◆ Task inputs
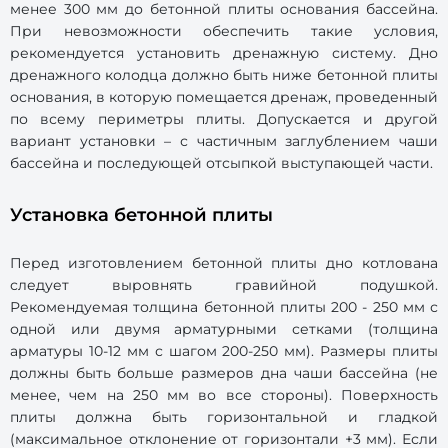
менее 300 мм до бетонной плиты основания бассейна.
При невозможности обеспечить такие условия,
рекомендуется установить дренажную систему. Дно
дренажного колодца должно быть ниже бетонной плиты
основания, в которую помещается дренаж, проведенный
по всему периметры плиты. Допускается и другой
вариант установки – с частичным заглублением чаши
бассейна и последующей отсыпкой выступающей части.
Установка бетонной плиты
Перед изготовлением бетонной плиты дно котлована
следует выровнять гравийной подушкой.
Рекомендуемая толщина бетонной плиты 200 - 250 мм с
одной или двумя арматурными сетками (толщина
арматуры 10-12 мм с шагом 200-250 мм). Размеры плиты
должны быть больше размеров дна чаши бассейна (не
менее, чем на 250 мм во все стороны). Поверхность
плиты должна быть горизонтальной и гладкой
(максимальное отклонение от горизонтали +3 мм). Если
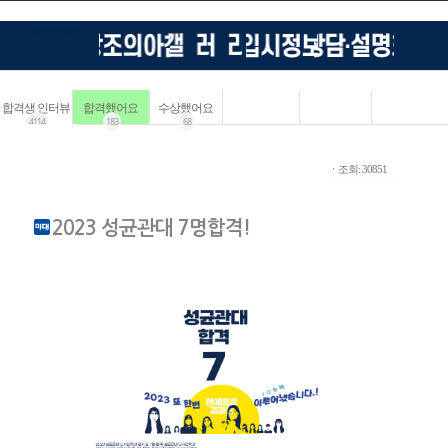
합격생 인터뷰
합격했어요
수상했어요
4114
183
68
ㆍ조회: 30851
2023 성균관대 7명합격!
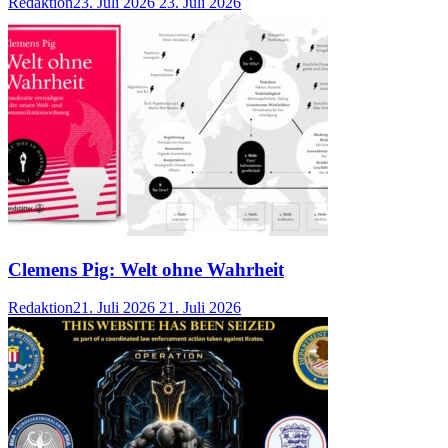
Redaktion
23. Juli 2026
23. Juli 2026
Clemens Pig: Welt ohne Wahrheit
Redaktion
21. Juli 2026
21. Juli 2026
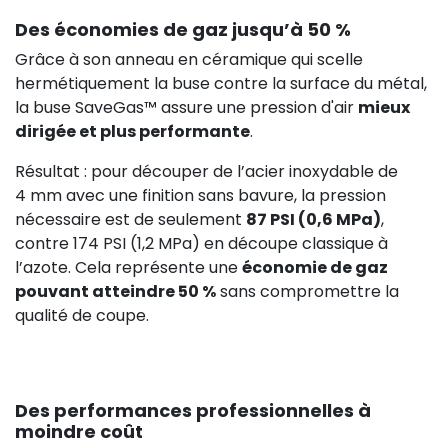
Des économies de gaz jusqu’à 50 %
Grâce à son anneau en céramique qui scelle
hermétiquement la buse contre la surface du métal,
la buse SaveGas™ assure une pression d'air
mieux
dirigée et plus performante
.
Résultat : pour découper de l’acier inoxydable de
4 mm avec une finition sans bavure, la pression
nécessaire est de seulement
87 PSI (0,6 MPa)
,
contre 174 PSI (1,2 MPa) en découpe classique à
l’azote. Cela représente une
économie de gaz
pouvant atteindre 50 %
sans compromettre la
qualité de coupe.
Des performances professionnelles à
moindre coût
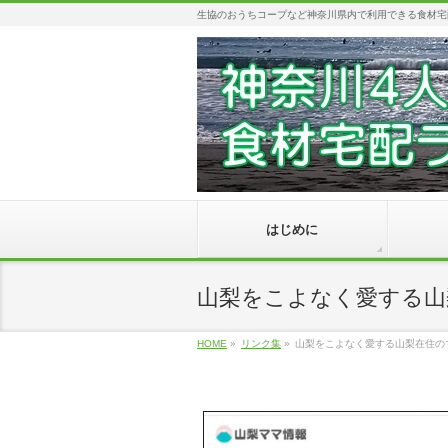
生協のおうちコープなど神奈川県内で利用できる食材宅
はじめに
山梨をこよなく愛する山
HOME
»
リンク集
»
山梨をこよなく愛する山梨在住の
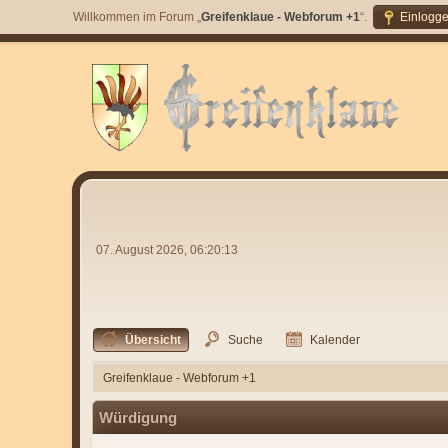
Willkommen im Forum „
Greifenklaue - Webforum +1
“.
Einlogg
07. August 2026, 06:20:13
Übersicht
Suche
Kalender
Greifenklaue - Webforum +1
Würdigung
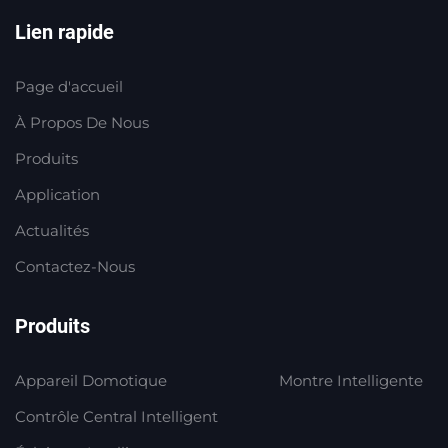
Lien rapide
Page d'accueil
À Propos De Nous
Produits
Application
Actualités
Contactez-Nous
Produits
Appareil Domotique
Montre Intelligente
Contrôle Central Intelligent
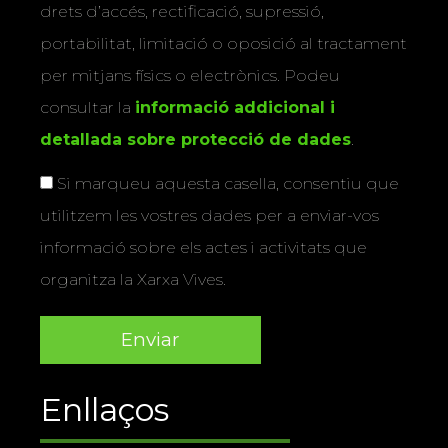
drets d’accés, rectificació, supressió,
portabilitat, limitació o oposició al tractament
per mitjans físics o electrònics. Podeu
consultar la
informació addicional i
detallada sobre protecció de dades
.
Si marqueu aquesta casella, consentiu que
utilitzem les vostres dades per a enviar-vos
informació sobre els actes i activitats que
organitza la Xarxa Vives.
Enllaços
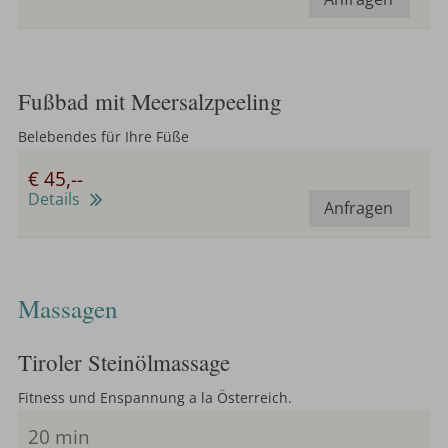
Fußbad mit Meersalzpeeling
Belebendes für Ihre Füße
€ 45,--
Details
Anfragen
Massagen
Tiroler Steinölmassage
Fitness und Enspannung a la Österreich.
20 min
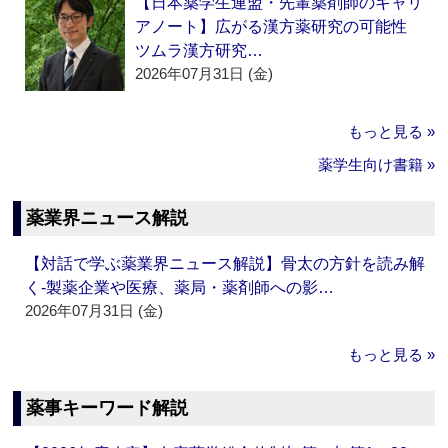
【日本薬学生連盟・先輩薬剤師のキャリ
アノート】広がる漢方薬研究の可能性
ツムラ漢方研究…
2026年07月31日 (金)
もっと見る »
薬学生向け書籍 »
薬業界ニュース解説
【対話で学ぶ薬業界ニュース解説】骨太の方針を読み解
く‐製薬企業や医療、薬局・薬剤師への影…
2026年07月31日 (金)
もっと見る »
薬事キーワード解説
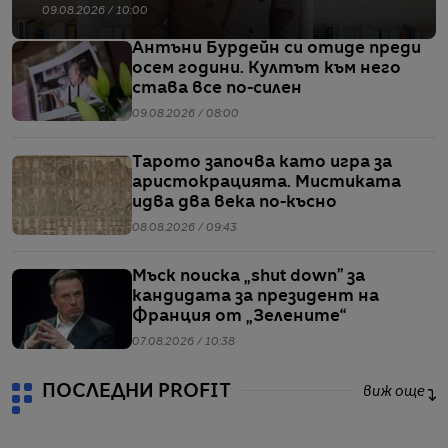
09.08.2026 / 10:00
Антъни Бурдейн си отиде преди
осем години. Култът към него
става все по-силен
09.08.2026 / 08:00
Тарото започва като игра за
аристокрацията. Мистиката
идва два века по-късно
08.08.2026 / 09:43
Мъск поиска „shut down” за
кандидата за президент на
Франция от „Зелените“
07.08.2026 / 10:38
ПОСЛЕДНИ PROFIT
виж още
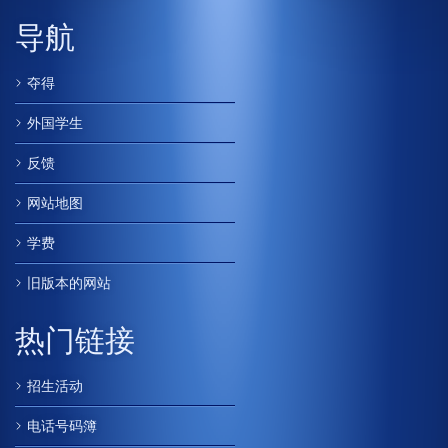
导航
夺得
外国学生
反馈
网站地图
学费
旧版本的网站
热门链接
招生活动
电话号码簿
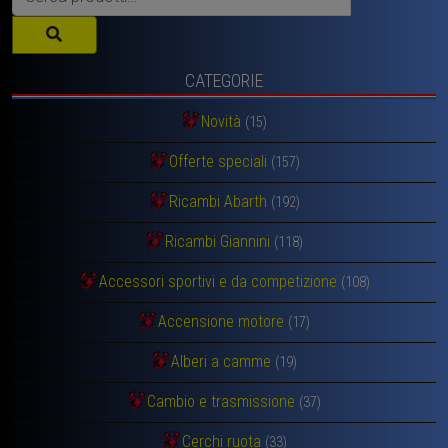
CATEGORIE
Novità
(15)
Offerte speciali
(157)
Ricambi Abarth
(192)
Ricambi Giannini
(118)
Accessori sportivi e da competizione
(108)
Accensione motore
(17)
Alberi a camme
(19)
Cambio e trasmissione
(37)
Cerchi ruota
(33)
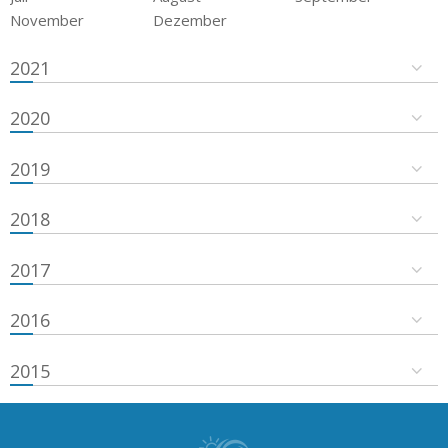
November
Dezember
2021
2020
2019
2018
2017
2016
2015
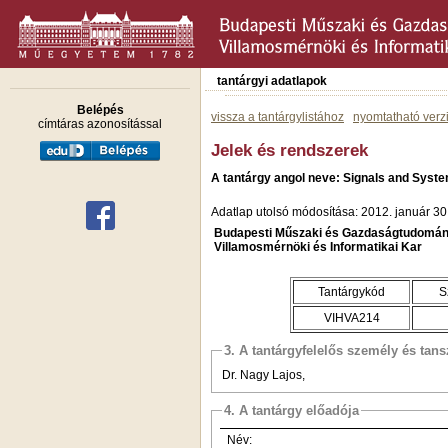
tantárgyi adatlapok
Belépés
vissza a tantárgylistához
nyomtatható verz
címtáras azonosítással
Jelek és rendszerek
A tantárgy angol neve: Signals and Syst
Adatlap utolsó módosítása: 2012. január 30
Budapesti Műszaki és Gazdaságtudomán
Villamosmérnöki és Informatikai Kar
Tantárgykód
S
VIHVA214
3. A tantárgyfelelős személy és tan
Dr. Nagy Lajos,
4. A tantárgy előadója
Név:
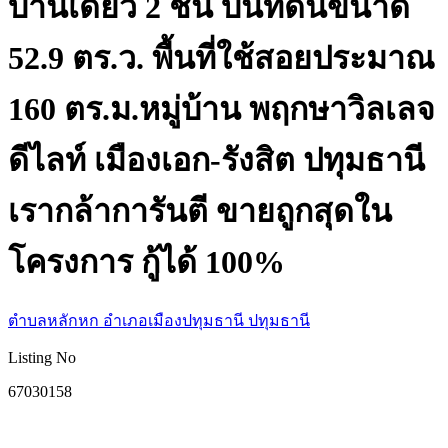
บ้านเดี่ยว 2 ชั้น บนที่ดินขนาด
52.9 ตร.ว. พื้นที่ใช้สอยประมาณ
160 ตร.ม.หมู่บ้าน พฤกษาวิลเลจ
ดีไลท์ เมืองเอก-รังสิต ปทุมธานี
เรากล้าการันตี ขายถูกสุดใน
โครงการ กู้ได้ 100%
ตำบลหลักหก อำเภอเมืองปทุมธานี ปทุมธานี
Listing No
67030158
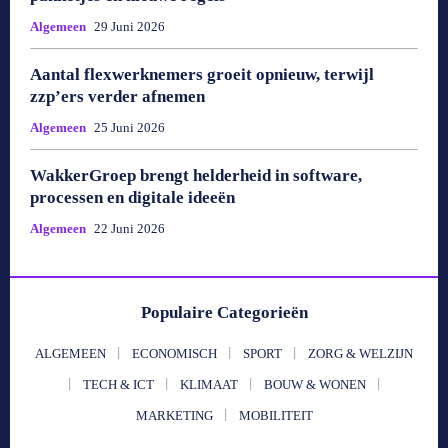
Algemeen
29 Juni 2026
Aantal flexwerknemers groeit opnieuw, terwijl
zzp’ers verder afnemen
Algemeen
25 Juni 2026
WakkerGroep brengt helderheid in software,
processen en digitale ideeën
Algemeen
22 Juni 2026
Populaire Categorieën
ALGEMEEN
ECONOMISCH
SPORT
ZORG & WELZIJN
TECH & ICT
KLIMAAT
BOUW & WONEN
MARKETING
MOBILITEIT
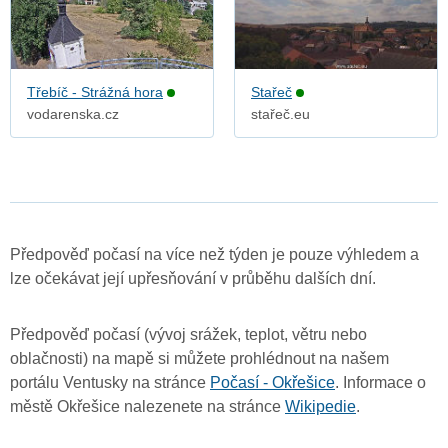
Třebíč - Strážná hora
Stařeč
vodarenska.cz
stařeč.eu
Předpověď počasí na více než týden je pouze výhledem a
lze očekávat její upřesňování v průběhu dalších dní.
Předpověď počasí (vývoj srážek, teplot, větru nebo
oblačnosti) na mapě si můžete prohlédnout na našem
portálu Ventusky na stránce
Počasí - Okřešice
. Informace o
městě Okřešice nalezenete na stránce
Wikipedie
.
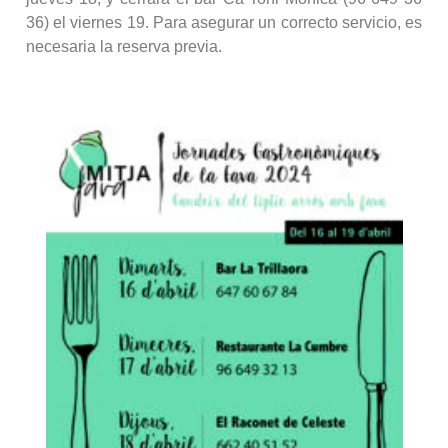
36) el viernes 19. Para asegurar un correcto servicio, es
necesaria la reserva previa.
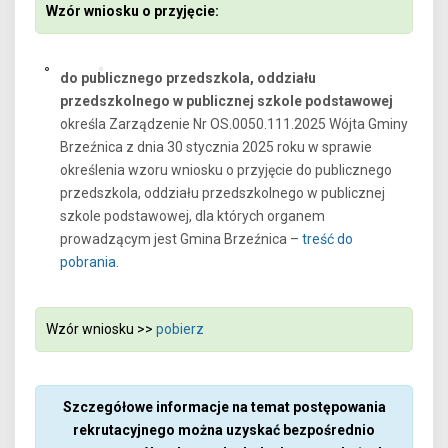
Wzór wniosku o przyjęcie:
do publicznego przedszkola, oddziału
przedszkolnego w publicznej szkole podstawowej
określa Zarządzenie Nr OS.0050.111.2025 Wójta Gminy
Brzeźnica z dnia 30 stycznia 2025 roku w sprawie
określenia wzoru wniosku o przyjęcie do publicznego
przedszkola, oddziału przedszkolnego w publicznej
szkole podstawowej, dla których organem
prowadzącym jest Gmina Brzeźnica –
treść do
pobrania
.
Wzór wniosku >>
pobierz
Szczegółowe informacje na temat postępowania
rekrutacyjnego można uzyskać bezpośrednio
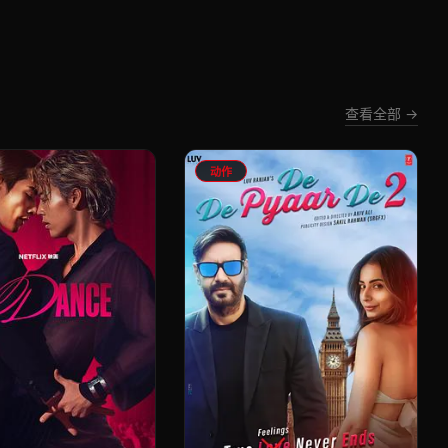
查看全部 →
动作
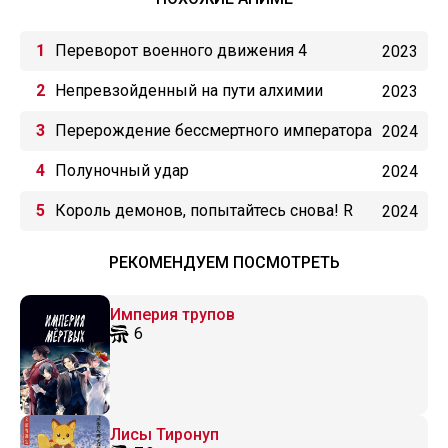
Переворот военного движения 4
2023
Непревзойденный на пути алхимии
2023
Перерождение бессмертного императора
2024
(2024)
Полуночный удар
2024
Король демонов, попытайтесь снова! R
2024
РЕКОМЕНДУЕМ ПОСМОТРЕТЬ
Империя трупов
6
Лисы Тиронуп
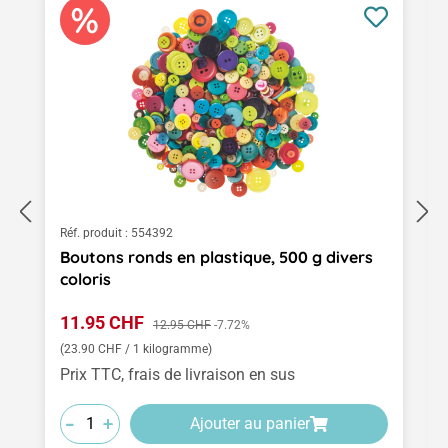
Réf. produit :
554392
Boutons ronds en plastique, 500 g divers
coloris
Prix de vente :
11.95 CHF
Prix régulier :
12.95 CHF
-7.72%
(23.90 CHF / 1 kilogramme)
Prix TTC, frais de livraison en sus
-
-
-
+
+
+
Ajouter au panier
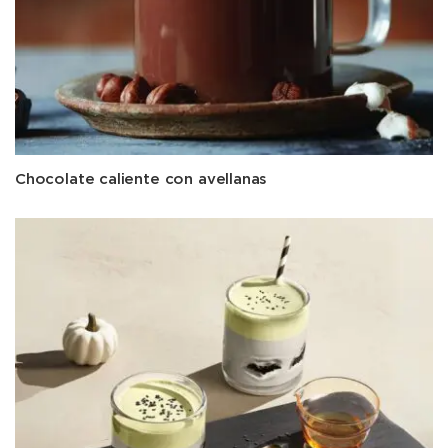
Chocolate caliente con avellanas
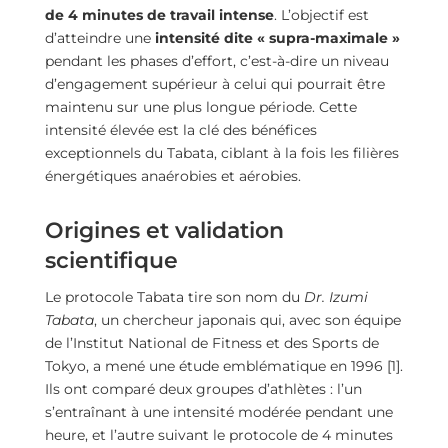
de 4 minutes de travail intense
. L’objectif est
d’atteindre une
intensité dite « supra-maximale »
pendant les phases d’effort, c’est-à-dire un niveau
d’engagement supérieur à celui qui pourrait être
maintenu sur une plus longue période. Cette
intensité élevée est la clé des bénéfices
exceptionnels du Tabata, ciblant à la fois les filières
énergétiques anaérobies et aérobies.
Origines et validation
scientifique
Le protocole Tabata tire son nom du
Dr. Izumi
Tabata
, un chercheur japonais qui, avec son équipe
de l’Institut National de Fitness et des Sports de
Tokyo, a mené une étude emblématique en 1996 [1].
Ils ont comparé deux groupes d’athlètes : l’un
s’entraînant à une intensité modérée pendant une
heure, et l’autre suivant le protocole de 4 minutes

◆ What the task requires
From the listing, copy each line containing the word "Brzeźnica".

◆ Output for this task
Brzeźnica z dnia 30 stycznia 2025 roku w sprawie
prowadzącym jest Gmina Brzeźnica –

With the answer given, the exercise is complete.